To summarize, here are three keys to protecting yourself from being associated with legal issues around cryptocurrencies:
● Know who you deal with
● Investigate who you are paying first
● Maintain good records
Fortunately, there are some software solutions that make it easy for you to do this.
Existing Solutions Available Today
Aside from cryptocurrency tax calculators like Bitcoin.tax, there are ways to investigate a cryptocurrency wallet for its legitimacy and any level of involvement with criminal activity before you transact with it. This gives you the peace of mind that you would not be transacting with anyone directly or indirectly involved in criminal activity (and possibly getting in hot water with law enforcement).
A set of solutions are being developed by the Uppsala Security within the Sentinel Protocol project, which consists of a large blockchain-based database containing information about the latest threats.
The Threat Reputation Database
The aforementioned blockchain-based Threat Reputation Database (TRDB) contains whitelists of safe URLs, wallet addresses, and other indicators, as well as blacklists of malicious URLs, known phishing scams, and cryptocurrency wallets verified to be involved with criminal activity.
Imagine that before you transact with a wallet address, you can check this address against the TRDB to see if it has been blacklisted due to illegal activity.

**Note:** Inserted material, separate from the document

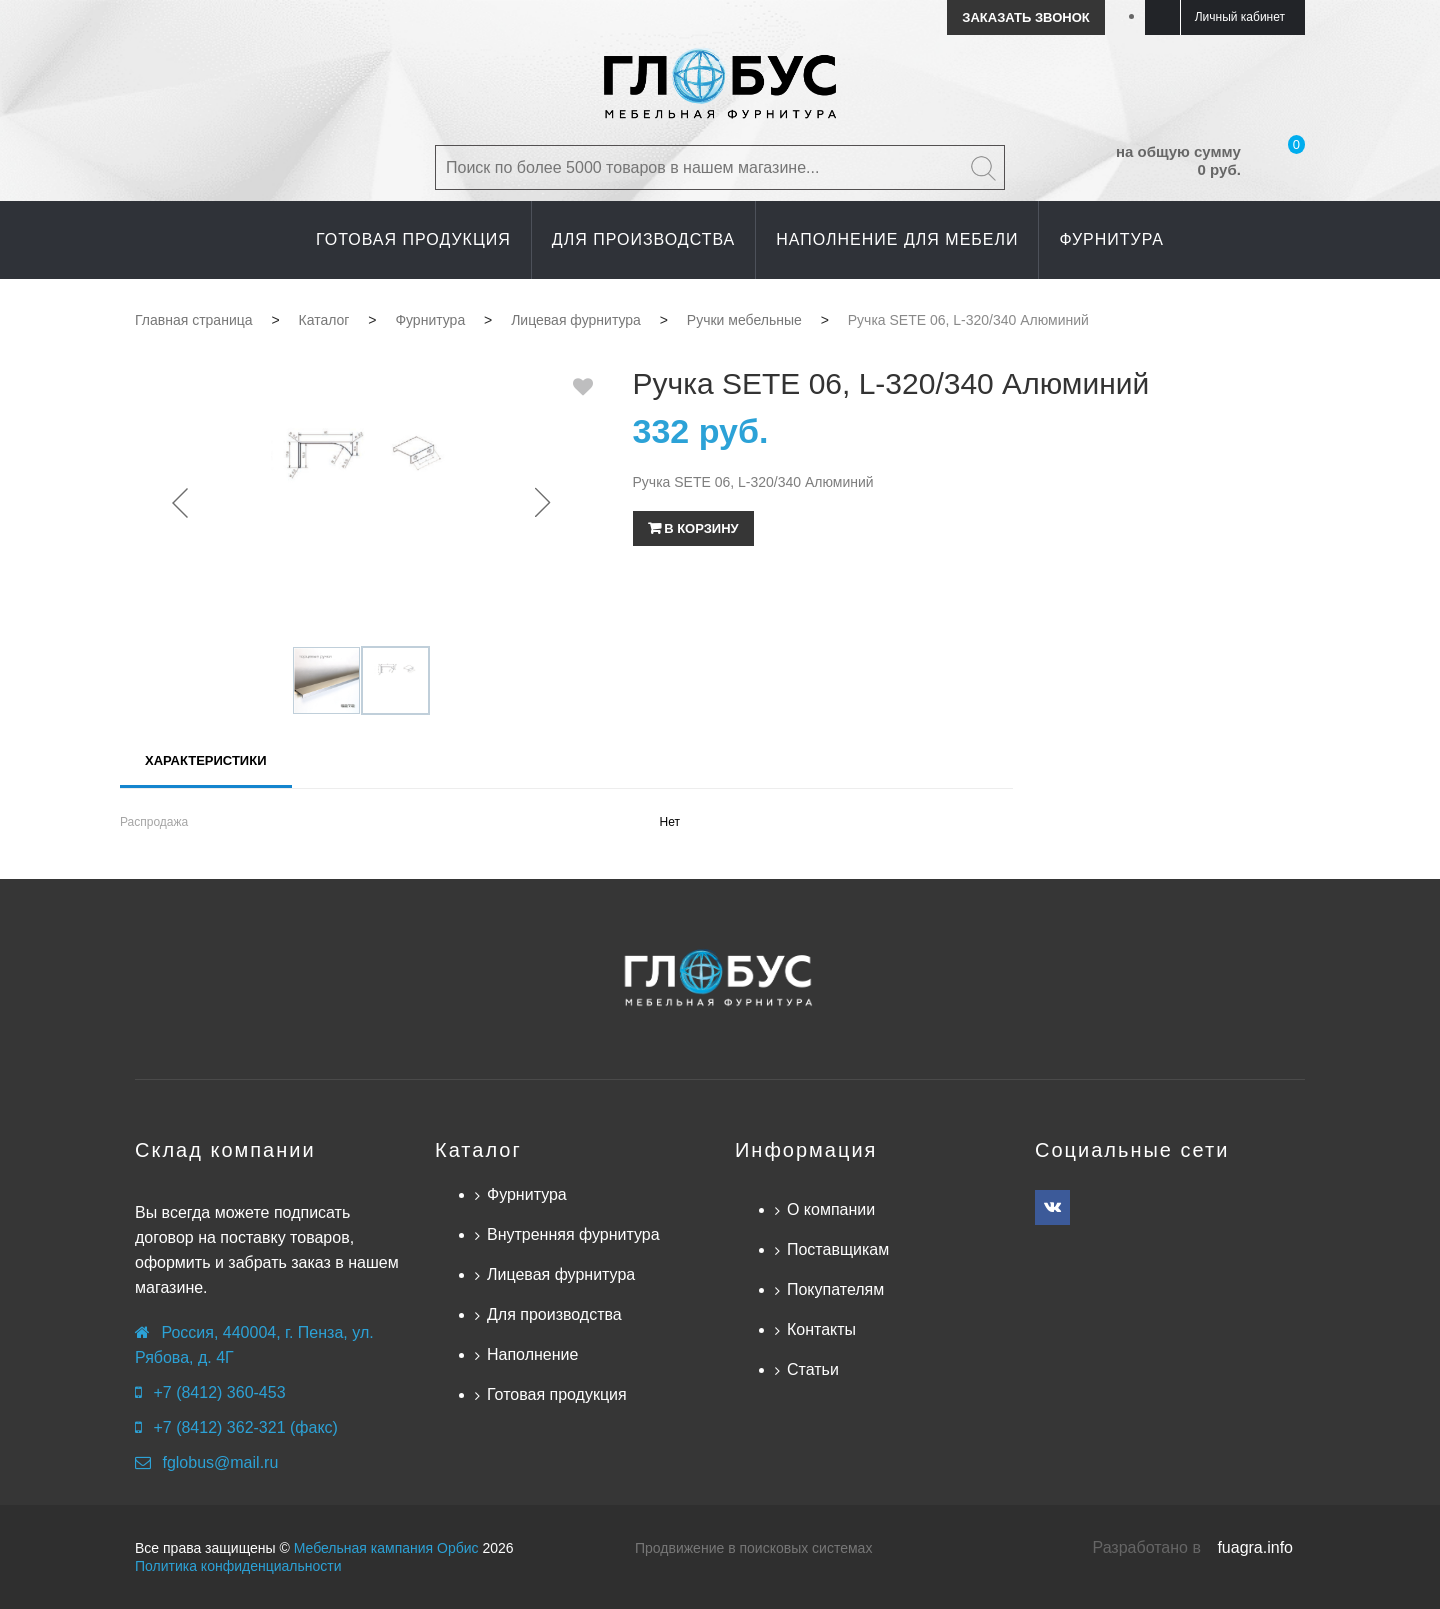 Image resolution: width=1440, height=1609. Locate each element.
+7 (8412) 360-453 (219, 1392)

If it has, then you simply can decline to proceed with the transaction. If it hasn’t, then you can proceed with peace of mind. A tool developed by Uppsala Security allows you to do exactly that. It is called UPPward, and it can be installed as a Chrome or Firefox browser extension free of charge.
The Crypto Analysis Transaction Visualization Tool
Another solution aimed toward law enforcement agencies helps them track digital funds going into and out of a particular wallet of interest. Criminals can no longer cover their tracks using mixers and tumblers because the Crypto Analysis Transaction Visualization (CATV) tool can follow all the “hops” these tokens undertake to reach their final destination all the way from its original source. This can help speed up investigations that previously had gotten bogged down in attempting to catch criminals cashing out stolen cryptocurrencies.
The Crypto Analysis Risk Assessment Tool
An upcoming new product is the Crypto Analysis Risk Assessment (CARA) tool. Since no identities are associated with crypto addresses, the CARA will help profile these addresses and assign them risk scores based on learned behaviors of both law-abiding crypto users and cybercriminals. CARA uses machine learning algorithms to gather information about the behavioral patterns of criminals while they make crypto transactions. Therefore, CARA will help other crypto users determine the risk level of transacting with a particular wallet address before actually executing the transaction.
With CARA being integrated into Sentinel Protocol, relationships between origin and destination wallet addresses can be mapped out throughout the crypto-verse, providing helpful risk assessment information associated with each wallet address.